Ci sono altri particolari strumenti che sei solito utilizzare a scopo terapeutico?
Un particolare strumento che uso è il lettino armonico, una specie di lettino da massaggio con una serie di corde sottostanti (70), e una cassa di risonanza. Il paziente si stende sopra e vive la doppia sensazione (vibrazione e acustica) che tende a rilassare corpo e animo.

20130413-HaikuDa poche settimane è uscito il tuo ultimo lavoro, "Haiku" (qui la recensione), lavoro di non facile ascolto, basato principalmente sulla vocalità, ma sei attivo in ambito musicale da molto tempo. Facciamo un breve racconto del Lorenzo Pierobon artista.

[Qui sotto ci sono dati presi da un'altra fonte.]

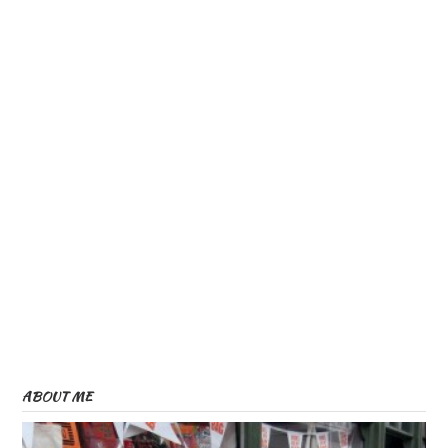
ABOUT ME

Nell'ambito musicale nasco sostanzialmente negli anni '80 come cantante rock, ma successivamente arriva una sorta di conversione, mi trovo a cadere nel grosso pentolone della musica sperimentale e di ricerca, della loop music & electronics, fino all'improvvisazione abbastanza radicale, sempre principalmente tramite la vocalità. Ho lavorato in teatro con Dome Bulfaro, con David Rossato per il cd "Soulscapes", ho avuto collaborazioni varie, in ambito di musica elettronica, musica ambient, ecc. Circa un mese fa è uscito "Haiku", lavoro che si basa solamente sulla voce, quasi nessun artifizio o strumento aggiuntivo, se non pochissimi loop per duplicare le voci, è sostanzialmente un ritorno all'essenza vocale. La scelta del titolo richiama il fatto di voler fare un disco con brani corti, esattamente quel tipo di poesia giapponese, mentre di solito le suite vocali e i lavori del genere sono molto lunghe e complesse. E' uscito così, delle piccole fotografie, mi ha ricordato l'haiku e il titolo ne è la conseguenza. Sono 11 pezzi, si può acquistare sugli store digitali principali (iTunes, Spotify, Amazon, ecc.), è un disco da ascoltare, con attenzione, senza distrazioni.

Ultima domanda, la musica per te che ci lavori, è il tuo mondo, ne vivi quotidianamente l'essenza. Come può essere usata dalle persone normali, dai profani, per un aiuto, una mano, una scossa?
Lo dico spesso ai miei corsi: "canta che ti passa", pur essendo un proverbio popolare, ci sono studi che dimostrano che cantando si mettono in circolo nel corpo sostanze come la immunoglobulina A (quindi maggiori difese immunitarie), la melatonina (cambiamenti di umore), endorfine e altre sostanze simili, il canto è quindi puro nutrimento del corpo e dell'anima.